Todo mês de janeiro, o Departamento de Controladoria do Estado de Nova York publica uma estimativa do total de bônus de Wall Street nos doze meses anteriores. Em 2007, um ano desastroso para os mercados financeiros por qualquer medida, estes somaram US $ 33,2 bilhões, apenas 2 por cento a menos que no ano anterior. Em meados do verão de 2007, o Federal Reserve e o Banco Central Europeu despejaram bilhões de dólares de crédito de curto prazo no sistema financeiro para garantir sua estabilidade, e depois disso o Fed reduziu drasticamente as taxas de juros ou injetou grandes quantidades de liquidez toda vez que o Dow ameaçava cair precipitadamente. Enquanto isso, cerca de dois milhões de pessoas foram ou estão prestes a ficar sem moradia por execuções hipotecárias. Muitos bairros da cidade e comunidades peri-urbanas, mesmo inteiras em o -NOSforam subjugados e vandalizados, destruídos pelas práticas de empréstimo predatórias das instituições financeiras. Esta população é devido sem bônus. De fato, uma vez que a execução duma hipoteca significa o perdão da dívida, que é considerada como renda nos Estados Unidos, muitos dos despejados enfrentam uma pesada conta de imposto de renda por dinheiro que nunca tiveram em sua posse. Essa assimetria não pode ser interpretada como nada menos que uma forma massiva de confronto de classes. Um 'Katrina Financeiro' está se desdobrando, o que convenientemente (para os desenvolvedores) ameaça acabar com bairros de baixa renda em terras de alto valor em muitas áreas do centro da cidade com muito mais eficácia e rapidez do que poderia ser alcançado por meio de domínio eminente.

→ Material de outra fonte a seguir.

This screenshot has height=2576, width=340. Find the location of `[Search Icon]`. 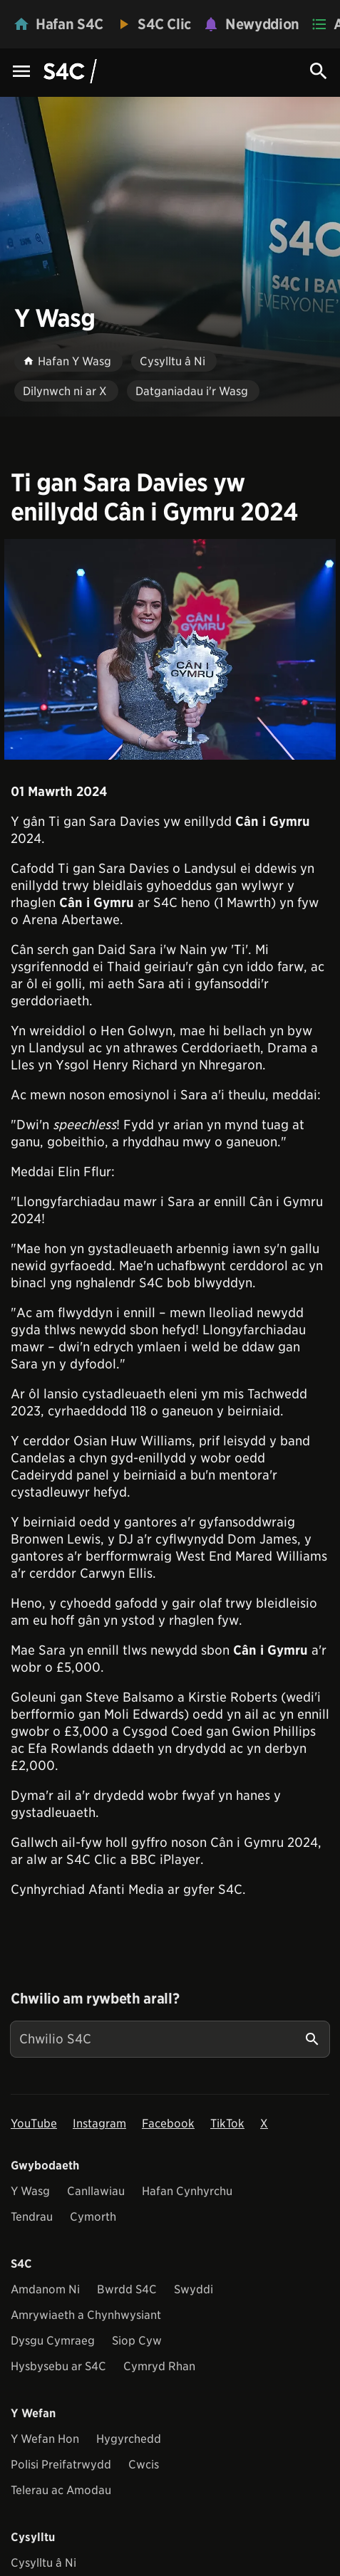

Ainda assim, no entanto, devemos ver uma oposição coerente a esses desenvolvimentos no século XXI. Existem, é claro, já muitos movimentos sociais diversos focalizando a questão urbana - da Índia e do Brasil à China, Espanha, Argentina e Estados Unidos. Em 2001, um Estatuto da Cidade foi inserido na Constituição Brasileira, após a pressão dos movimentos sociais, para reconhecer o direito coletivo à cidade. [18] Nos EUAHá pedidos para que grande parte do resgate de US $ 700 bilhões para instituições financeiras seja desviado para um Banco de Reconstrução, o que ajudaria a evitar execuções hipotecárias e financiar os esforços de revitalização do bairro e renovação de infra-estrutura no nível municipal. A crise urbana que está afetando milhões seria então priorizada em relação às necessidades de grandes investidores e financiadores. Infelizmente, os movimentos sociais não são suficientemente fortes ou suficientemente mobilizados para forçar essa solução. Tampouco esses movimentos convergiram para o objetivo singular de obter maior controle sobre os usos do excedente - quanto mais sobre as condições de sua produção.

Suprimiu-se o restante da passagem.